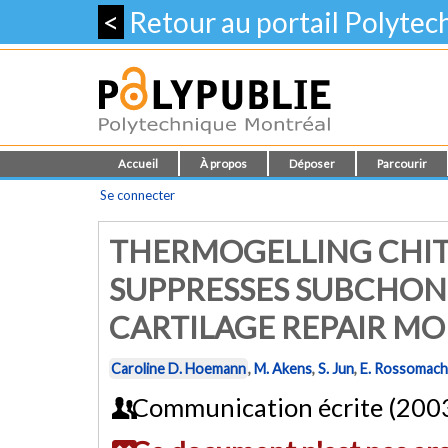
<
Retour au portail Polyte
Accueil
À propos
Déposer
Parcourir
Se connecter
THERMOGELLING CHI
SUPPRESSES SUBCHON
CARTILAGE REPAIR MO
Caroline D. Hoemann
,
M. Akens
,
S. Jun
,
E. Rossomach
Communication écrite (200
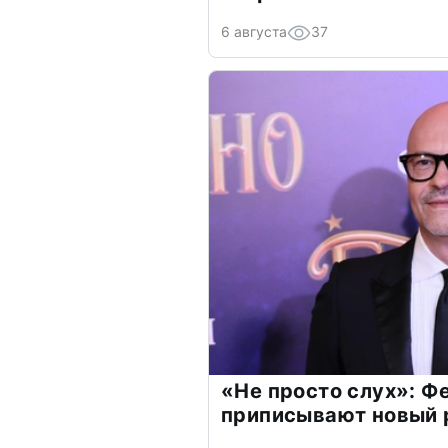
6 августа
37
«Не просто слух»: Ф
приписывают новый 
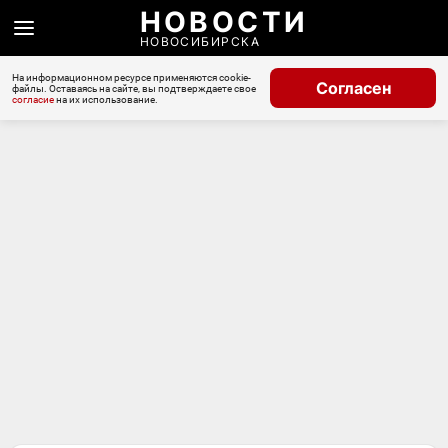
НОВОСТИ
НОВОСИБИРСКА
На информационном ресурсе применяются cookie-
Согласен
файлы. Оставаясь на сайте, вы подтверждаете свое
согласие
на их использование.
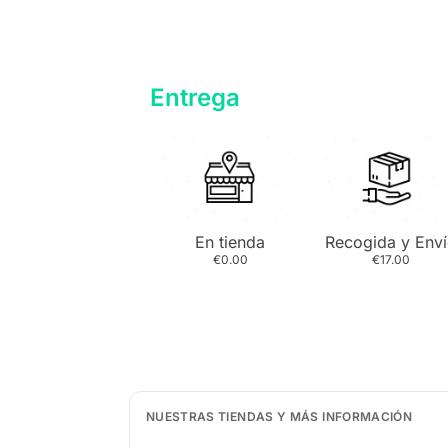
Entrega
En tienda
Recogida y Env
€0.00
€17.00
NUESTRAS TIENDAS Y MÁS INFORMACIÓN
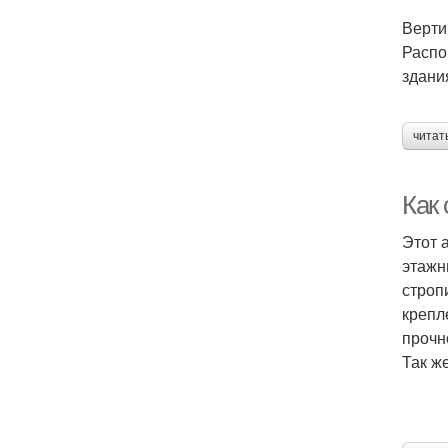
Верти
Распо
здани
читат
Как 
Этот 
этажн
строп
крепл
прочн
Так ж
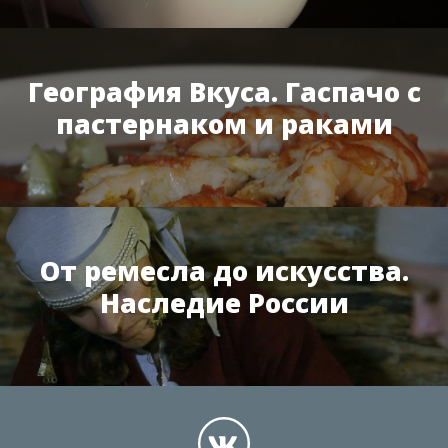
География Вкуса. Гаспачо с
пастернаком и раками
От ремесла до искусства.
Наследие России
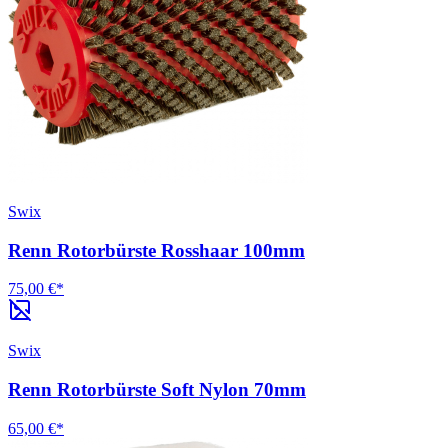
Swix
Renn Rotorbürste Rosshaar 100mm
75,00 €*
Swix
Renn Rotorbürste Soft Nylon 70mm
65,00 €*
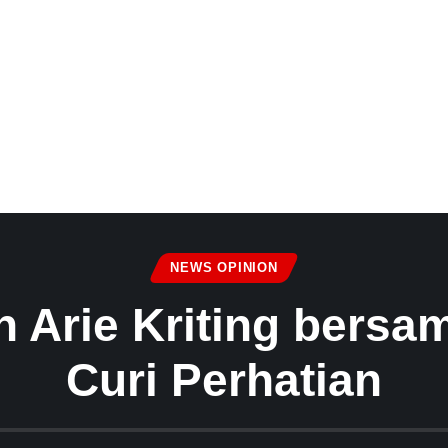
NEWS OPINION
 Arie Kriting bersa
Curi Perhatian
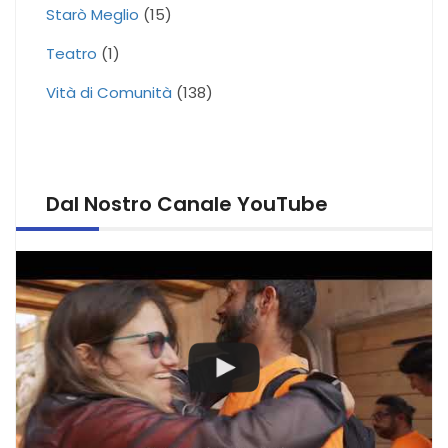
Starò Meglio
(15)
Teatro
(1)
Vità di Comunità
(138)
Dal Nostro Canale YouTube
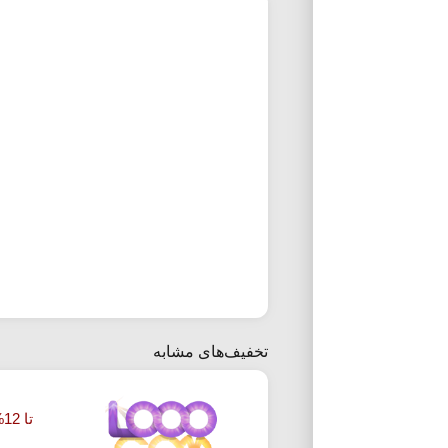
تخفیف‌های مشابه
تا 12% تخفیف شگفت انگیز هزار جم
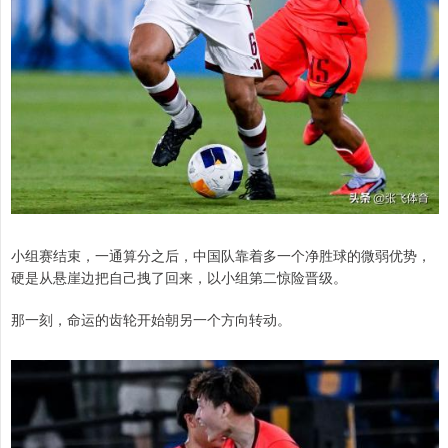
小组赛结束，一通算分之后，中国队靠着多一个净胜球的微弱优势，
硬是从悬崖边把自己拽了回来，以小组第二惊险晋级。
那一刻，命运的齿轮开始朝另一个方向转动。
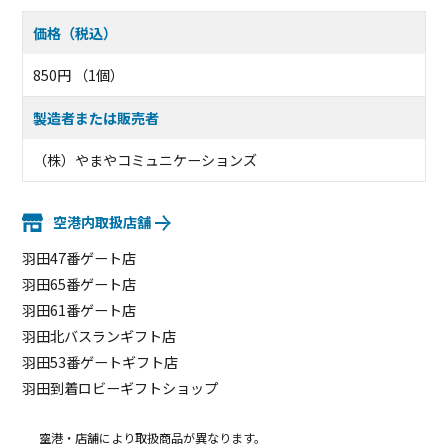
価格（税込）
850円 （1個）
製造者または販売者
（株）やまやコミュニケーションズ
空港内取扱店舗
羽田47番ゲート店
羽田65番ゲート店
羽田61番ゲート店
羽田北バスランギフト店
羽田53番ゲートギフト店
羽田到着ロビーギフトショップ
空港・店舗により取扱商品が異なります。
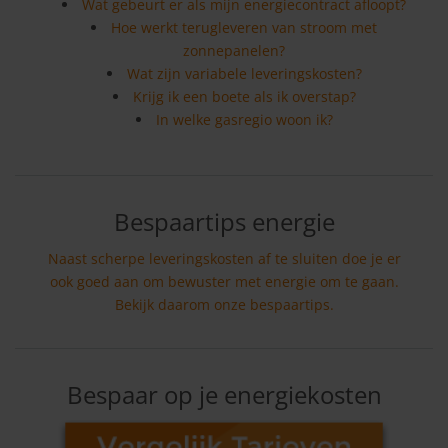
Wat gebeurt er als mijn energiecontract afloopt?
Hoe werkt terugleveren van stroom met
zonnepanelen?
Wat zijn variabele leveringskosten?
Krijg ik een boete als ik overstap?
In welke gasregio woon ik?
Bespaartips energie
Naast scherpe leveringskosten af te sluiten doe je er
ook goed aan om bewuster met energie om te gaan.
Bekijk daarom onze bespaartips.
Bespaar op je energiekosten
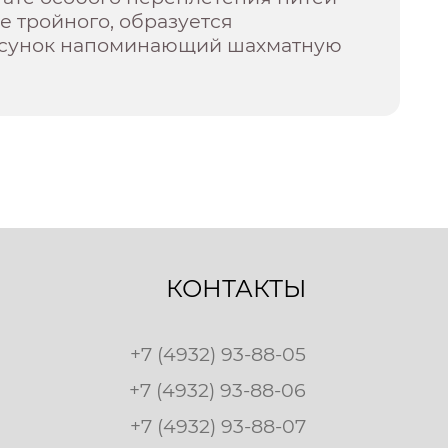
е тройного, образуется
исунок напоминающий шахматную
КОНТАКТЫ
+7 (4932) 93-88-05
+7 (4932) 93-88-06
+7 (4932) 93-88-07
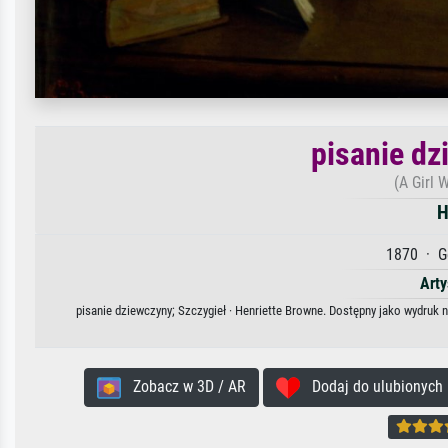
pisanie dz
(A Girl 
H
1870 · G
Arty
pisanie dziewczyny; Szczygieł · Henriette Browne. Dostępny jako wydruk n
Zobacz w 3D / AR
Dodaj do ulubionych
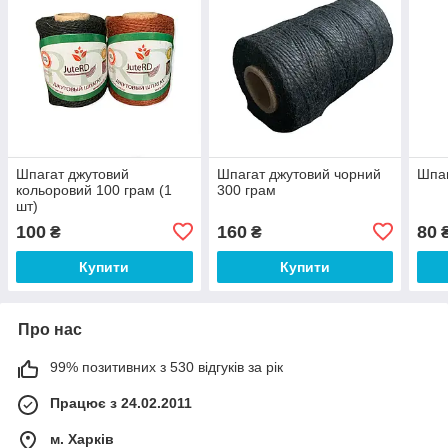
Шпагат джутовий
Шпагат джутовий чорний
Шпаг
кольоровий 100 грам (1
300 грам
шт)
100
160
80
₴
₴
Купити
Купити
Про нас
99% позитивних з 530 відгуків за рік
Працює з 24.02.2011
м. Харків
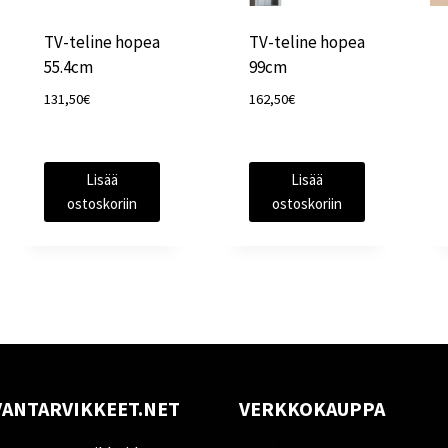
TV-teline hopea
TV-teline hopea
55.4cm
99cm
131,50
€
162,50
€
Lisää
Lisää
ostoskoriin
ostoskoriin
ANTARVIKKEET.NET
VERKKOKAUPPA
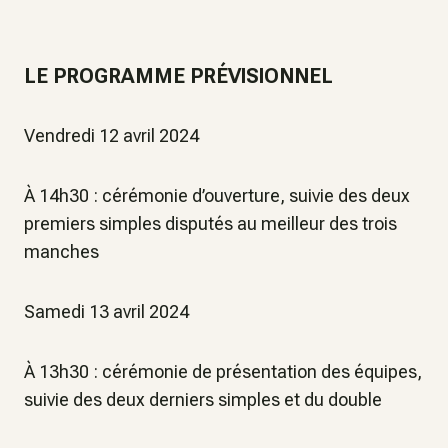
LE PROGRAMME PRÉVISIONNEL
Vendredi 12 avril 2024
À 14h30 : cérémonie d’ouverture, suivie des deux
premiers simples disputés au meilleur des trois
manches
Samedi 13 avril 2024
À 13h30 : cérémonie de présentation des équipes,
suivie des deux derniers simples et du double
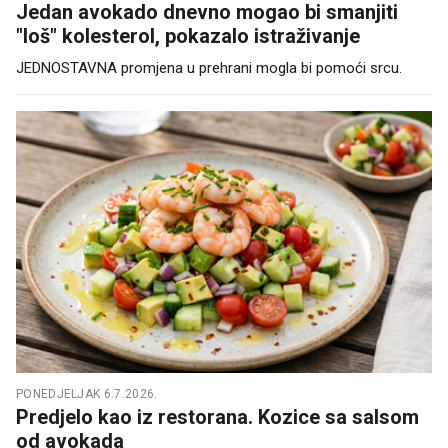
Jedan avokado dnevno mogao bi smanjiti
"loš" kolesterol, pokazalo istraživanje
JEDNOSTAVNA promjena u prehrani mogla bi pomoći srcu.
PONEDJELJAK 6.7.2026.
Predjelo kao iz restorana. Kozice sa salsom
od avokada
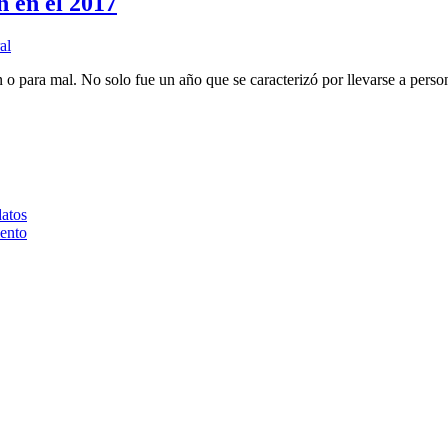
n en el 2017
al
 o para mal. No solo fue un año que se caracterizó por llevarse a perso
datos
iento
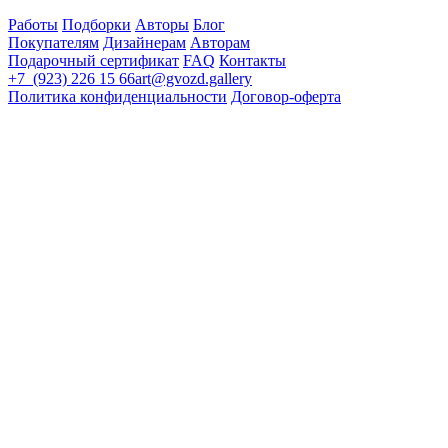
Работы
Подборки
Авторы
Блог
Покупателям
Дизайнерам
Авторам
Подарочный сертификат
FAQ
Контакты
+7 (923) 226 15 66
art@gvozd.gallery
Политика конфиденциальности
Договор-оферта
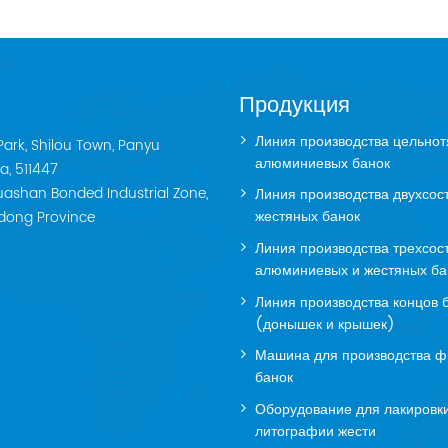
Продукция
Линия производства цельнот
Park, Shilou Town, Panyu
алюминиевых банок
a, 511447
nhuashan Bonded Industrial Zone,
Линия производства двухсос
жестяных банок
gdong Province
Линия производства трехсос
алюминиевых и жестяных ба
Линия производства концов 
(донышек и крышек)
Машина для производства ф
банок
Оборудование для лакировк
литографии жести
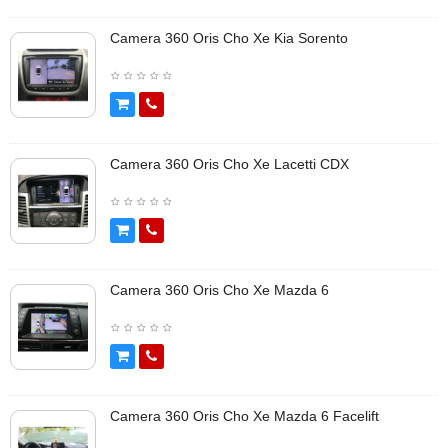
Camera 360 Oris Cho Xe Kia Sorento
Camera 360 Oris Cho Xe Lacetti CDX
Camera 360 Oris Cho Xe Mazda 6
Camera 360 Oris Cho Xe Mazda 6 Facelift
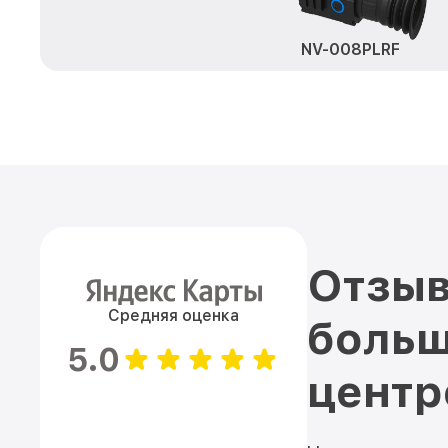
NV-008PLRF
Отзыв
Средняя оценка
больш
5.0
цент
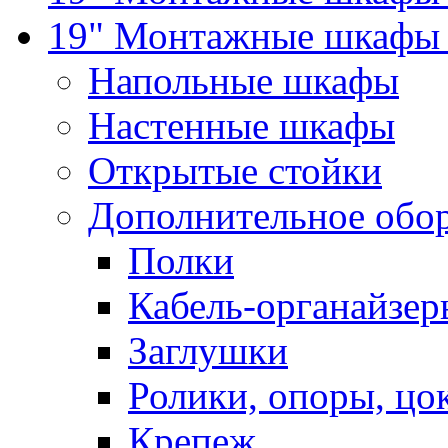
19" Монтажные шкафы 
Напольные шкафы
Настенные шкафы
Открытые стойки
Дополнительное обо
Полки
Кабель-органайзер
Заглушки
Ролики, опоры, цо
Крепеж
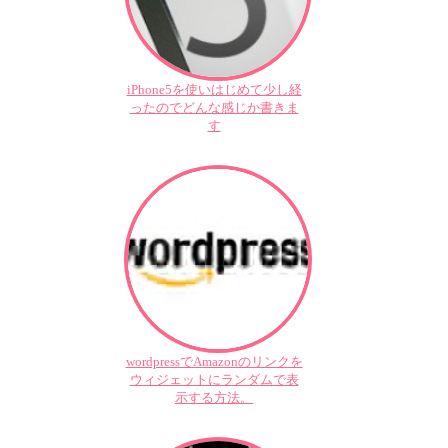
iPhone5を使いはじめて少し経
ったのでどんな感じか書きま
す
wordpressでAmazonのリンクを
ウィジェットにランダムで表
示する方法。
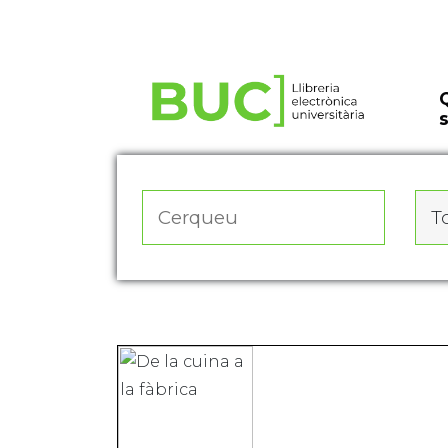
Actualitza les preferències de les cookies
To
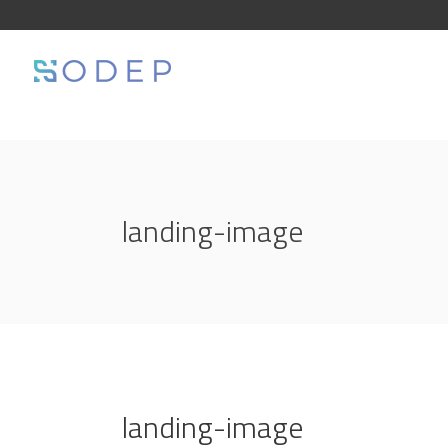
landing-image
landing-image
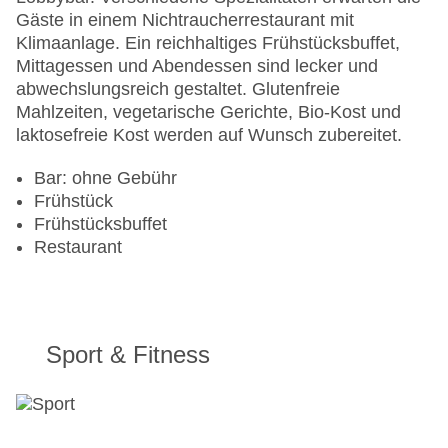
Gäste in einem Nichtraucherrestaurant mit
Klimaanlage. Ein reichhaltiges Frühstücksbuffet,
Mittagessen und Abendessen sind lecker und
abwechslungsreich gestaltet. Glutenfreie
Mahlzeiten, vegetarische Gerichte, Bio-Kost und
laktosefreie Kost werden auf Wunsch zubereitet.
Bar: ohne Gebühr
Frühstück
Frühstücksbuffet
Restaurant
Sport & Fitness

**What the task requires**
Stop after the line containing "Curi Perhatian": copy the records exactly from the first line up to there, leaving pictures out.

**Exercise answer**
<
Retour au portail Polyte
Accueil
À propos
Déposer
Parcourir
Se connecter
THERMOGELLING CHI
SUPPRESSES SUBCHON
CARTILAGE REPAIR MO
Caroline D. Hoemann
,
M. Akens
,
S. Jun
,
E. Rossomach
Communication écrite (200
6 августа
37
«Не просто слух»: Ф
приписывают новый 
НОВОСТИ
НОВОСИБИРСКА
На информационном ресурсе применяются cookie-
Согласен
файлы. Оставаясь на сайте, вы подтверждаете свое
согласие
на их использование.
Entrega
En tienda
Recogida y Env
€0.00
€17.00
NUESTRAS TIENDAS Y MÁS INFORMACIÓN
Верти
Распо
здани
читат
Как 
Этот 
этажн
строп
крепл
прочн
Так ж
География Вкуса. Гаспачо с
пастернаком и раками
От ремесла до искусства.
Наследие России
Swix
Renn Rotorbürste Rosshaar 100mm
75,00 €*
Swix
Renn Rotorbürste Soft Nylon 70mm
65,00 €*
NEWS OPINION
 Arie Kriting bersa
Curi Perhatian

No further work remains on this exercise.